Articles 11 & 13 Of Copyright Directive Sail Through EU Parliament Vote
The European Parliament today finally voted to adopt a negotiating position on the contentious EU Directive on Copyright in the Digital Single Market, a new piece of legislation that seeks to harmonise aspects of copyright law across member states ahead of the implementation of a digital single market. This vote was postponed for further negotiation following a Parliament vote on July 5th which rejected the prior wording, particularly Articles 11 (the so-called 'link tax') and 13 (outlining an 'upload filter').
Proponents of the Directive, as outlined in the EU Parliament Press Release, claim that the proposed negotiating position would enact protections for content creators against large-scale technology companies. 'Tweaks' to the Directive also protect educational and academic institutions, while providing exemptions for small-scale tech startups from the more onerous provisions. The directive is supported by many groups representing established authors and musicians, as well as some publishing houses and traditional press agencies such as the Press Association.
Opposition has been lead by dissenting politicians such as MEP for the Pirate Party Julia Reda, tech-giants Google and Facebook, Wikipedia, and many 'net savvy celebrities such as Stephen Fry and Neil Gaiman. Other architects of the early Internet including Tim Berners-Lee and Vint Cerf are also against the legislation, while organisations campaigning for Internet freedoms have joined them in roundly condemning the draft proposal.
The key (but by no means sole) points of contention are two Articles of the Directive - Article 11, and Article 13.
Article 11 is, obliquely, intended to strengthen the economic position of news publishers as a vital part of a functioning democracy through a free and pluralistic press. It views the scraping of publications by Google, Facebook and other sites (in whole or in part) as harmful and in direct violation of those publications' rights. Based on German copyright law implemented over the past 5 years, it seeks to require that Google et al engage in a revenue share with publishers and authors for work that is republished by their aggregation systems. Hyperlinks and single-word excerpts would be exempt, but larger sections would require some form of permission agreement.

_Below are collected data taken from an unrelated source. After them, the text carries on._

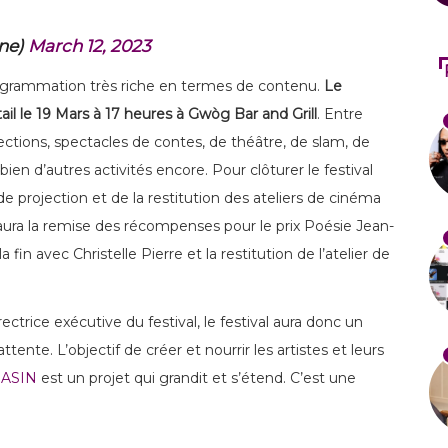
ne)
March 12, 2023
grammation très riche en termes de contenu.
Le
il le 19 Mars à 17 heures à Gwòg Bar and Grill
. Entre
ojections, spectacles de contes, de théâtre, de slam, de
ien d’autres activités encore. Pour clôturer le festival
de projection et de la restitution des ateliers de cinéma
aura la remise des récompenses pour le prix Poésie Jean-
a fin avec Christelle Pierre et la restitution de l’atelier de
trice exécutive du festival, le festival aura donc un
nte. L’objectif de créer et nourrir les artistes et leurs
ASIN
est un projet qui grandit et s’étend. C’est une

While some changes have been made in the intervening period, opposition maintains that they lack substance. Most importantly however there is doubt that such a law could ever realise its stated aims of effectively remunerating authors and publishers, potentially even reducing traffic to many sites over time. Perhaps unspoken is the enormous reach Google et al have, and the problems caused by refusing them a highly favourable agreement and as a result having your site indexed lower.
As for Article 13, a broad interpretation views it as a widescale implementation of Youtube's Content ID system for all non-exempt organisations that allow user uploaded content. It's no surprise that established content creators such as film and music studios are in favour of this, but imprecise language has lead to the interpretation that even minor transformative works (e.g. parody and 'memes') would be blocked by the filter. Furthermore upload filters are notoriously fallible, as evidenced by the legions of independent content creators on Youtube who have had their work flagged erroneously (even when the content is 100% original).
Combining the whole text of the Directive, opposition groups fear that it gives large media corporations a stranglehold on rights, while protections for many institutions including those of an academic or non-profit nature are flimsy at best. Plus, the tools needed to enact many of these rules could be easily misused by large private or state actors to censor content on a hitherto unimagined basis.
The revised language of Article 11 was approved by a margin of 393 to 279, while the rewording of Article 13 passed by a tighter 366 to 297 votes. The overall Directive text was then voted through by a margin of 438-226, roughly 2:1 in favour.
Even though the UK is currently in the process of withdrawing from the EU, future access to a Digital Single Market (e.g. 'soft Brexit') or negotiated free trade agreements may well become contingent on implementing similar rights, and certainly mainstream UK politicians have not been particularly loud in dissenting from this Directive. Plus, when large trading blocs implement new rules it will always have an effect on the operation of those businesses outside the bloc.
While it's not the end of the process, opposition groups are concerned that the final step - coming to an agreement on a finalised treaty with the European Commission and the Council of the EU in January 2019 - will be a mere rubber-stamping process. Following that it will be up to the member states to implement the Directive as they see fit, with the Directive serving as a minimum set of protections that should then be built on.